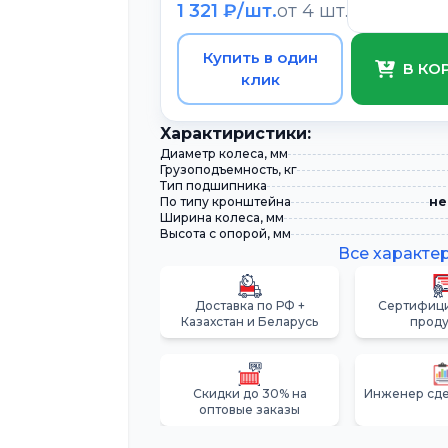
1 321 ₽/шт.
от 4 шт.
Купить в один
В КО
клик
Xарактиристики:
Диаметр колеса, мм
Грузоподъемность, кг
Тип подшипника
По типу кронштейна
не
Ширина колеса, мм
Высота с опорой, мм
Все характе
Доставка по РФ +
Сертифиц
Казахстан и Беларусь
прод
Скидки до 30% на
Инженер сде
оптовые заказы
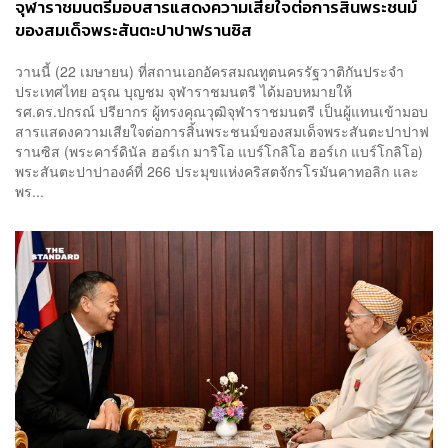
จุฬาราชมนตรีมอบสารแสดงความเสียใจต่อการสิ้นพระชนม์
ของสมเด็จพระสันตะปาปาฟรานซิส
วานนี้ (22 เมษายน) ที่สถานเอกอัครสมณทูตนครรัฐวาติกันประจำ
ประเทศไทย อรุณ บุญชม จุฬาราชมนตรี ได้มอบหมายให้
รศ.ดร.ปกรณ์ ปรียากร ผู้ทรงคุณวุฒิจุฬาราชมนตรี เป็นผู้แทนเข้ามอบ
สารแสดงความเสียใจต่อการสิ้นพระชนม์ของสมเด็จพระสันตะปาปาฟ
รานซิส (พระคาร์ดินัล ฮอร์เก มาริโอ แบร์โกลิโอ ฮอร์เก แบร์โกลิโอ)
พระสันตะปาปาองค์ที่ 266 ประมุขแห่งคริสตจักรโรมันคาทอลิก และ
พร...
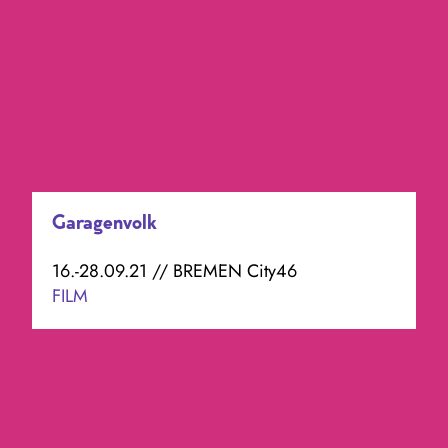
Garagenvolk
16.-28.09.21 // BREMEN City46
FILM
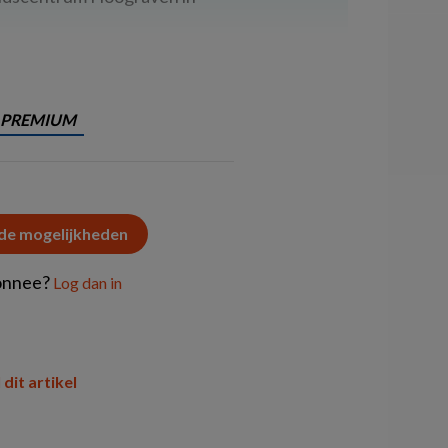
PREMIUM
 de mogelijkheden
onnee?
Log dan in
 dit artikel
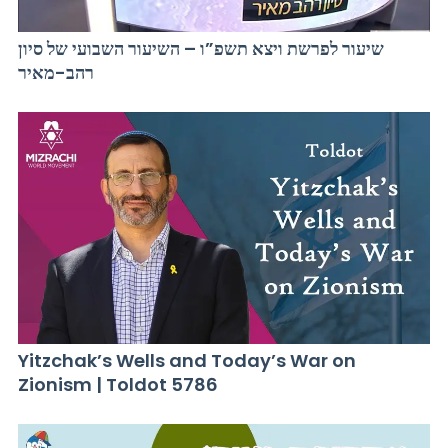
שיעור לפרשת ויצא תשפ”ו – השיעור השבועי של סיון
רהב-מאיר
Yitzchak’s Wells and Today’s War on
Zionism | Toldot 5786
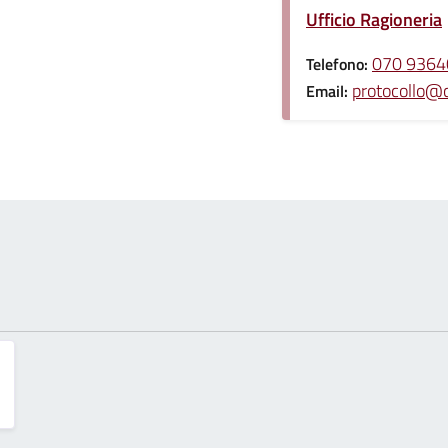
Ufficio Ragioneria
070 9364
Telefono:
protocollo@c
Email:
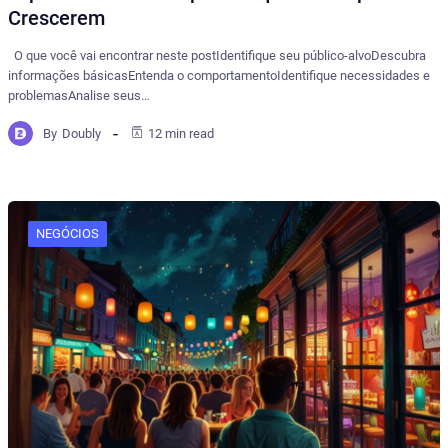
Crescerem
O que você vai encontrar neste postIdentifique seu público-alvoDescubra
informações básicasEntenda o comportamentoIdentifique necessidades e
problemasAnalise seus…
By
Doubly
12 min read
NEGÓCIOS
* * *
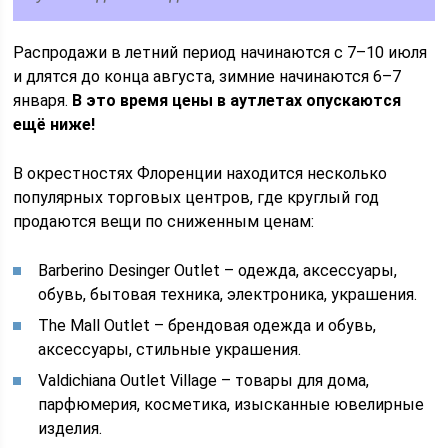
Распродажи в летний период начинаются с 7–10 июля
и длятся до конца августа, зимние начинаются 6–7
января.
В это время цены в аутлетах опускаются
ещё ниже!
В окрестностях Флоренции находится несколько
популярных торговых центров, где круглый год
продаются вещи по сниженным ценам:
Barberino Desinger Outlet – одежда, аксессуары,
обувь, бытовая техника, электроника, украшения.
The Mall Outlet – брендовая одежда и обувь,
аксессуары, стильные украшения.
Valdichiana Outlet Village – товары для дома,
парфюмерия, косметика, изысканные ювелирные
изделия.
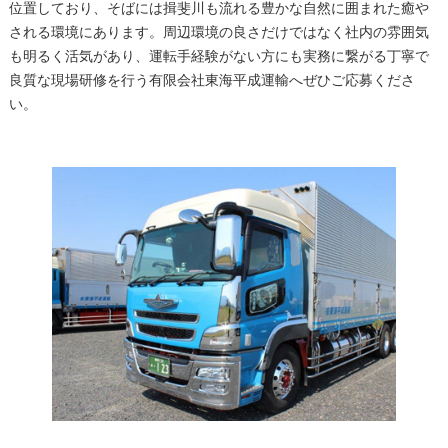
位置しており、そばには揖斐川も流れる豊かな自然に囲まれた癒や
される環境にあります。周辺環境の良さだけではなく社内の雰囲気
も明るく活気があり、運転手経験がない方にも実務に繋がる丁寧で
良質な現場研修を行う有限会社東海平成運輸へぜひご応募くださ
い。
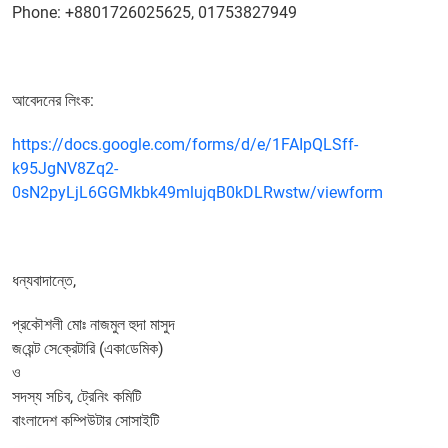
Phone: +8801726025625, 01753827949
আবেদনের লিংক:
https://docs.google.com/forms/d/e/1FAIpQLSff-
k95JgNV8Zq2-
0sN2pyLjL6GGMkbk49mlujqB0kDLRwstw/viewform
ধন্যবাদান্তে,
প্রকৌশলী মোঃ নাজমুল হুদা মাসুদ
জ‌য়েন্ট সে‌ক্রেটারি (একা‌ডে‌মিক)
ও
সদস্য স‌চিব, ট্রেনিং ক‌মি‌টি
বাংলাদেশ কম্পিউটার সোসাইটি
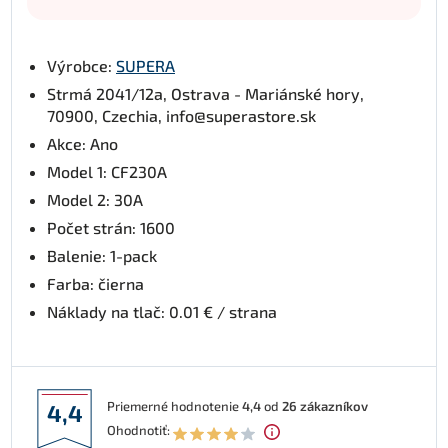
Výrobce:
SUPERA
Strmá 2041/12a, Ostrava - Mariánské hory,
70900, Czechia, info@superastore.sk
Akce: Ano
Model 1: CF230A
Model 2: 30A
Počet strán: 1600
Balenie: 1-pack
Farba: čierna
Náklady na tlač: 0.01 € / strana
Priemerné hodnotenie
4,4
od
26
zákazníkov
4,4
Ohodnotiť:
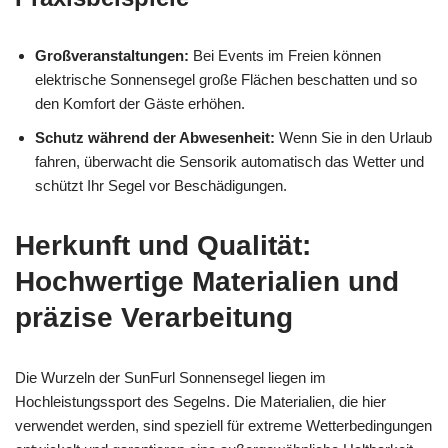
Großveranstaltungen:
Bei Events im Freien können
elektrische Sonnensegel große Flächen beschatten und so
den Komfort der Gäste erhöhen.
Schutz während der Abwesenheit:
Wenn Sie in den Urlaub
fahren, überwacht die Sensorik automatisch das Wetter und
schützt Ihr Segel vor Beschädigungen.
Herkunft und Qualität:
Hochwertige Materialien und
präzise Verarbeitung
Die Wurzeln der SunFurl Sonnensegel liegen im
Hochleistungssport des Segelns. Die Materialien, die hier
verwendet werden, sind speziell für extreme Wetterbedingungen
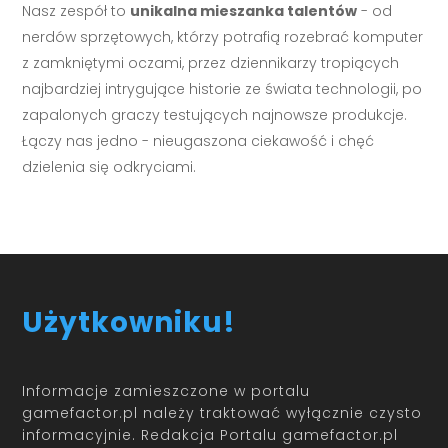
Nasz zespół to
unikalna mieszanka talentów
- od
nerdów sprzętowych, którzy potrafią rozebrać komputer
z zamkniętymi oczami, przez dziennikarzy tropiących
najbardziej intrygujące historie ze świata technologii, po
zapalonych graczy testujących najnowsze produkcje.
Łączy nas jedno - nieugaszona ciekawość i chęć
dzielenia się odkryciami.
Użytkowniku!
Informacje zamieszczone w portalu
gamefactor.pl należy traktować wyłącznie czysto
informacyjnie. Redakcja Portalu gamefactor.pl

WHAT IS NEEDED
Work through the material and count the lines containing "Materialien". Answer with the number alone.

ANSWER BOX
2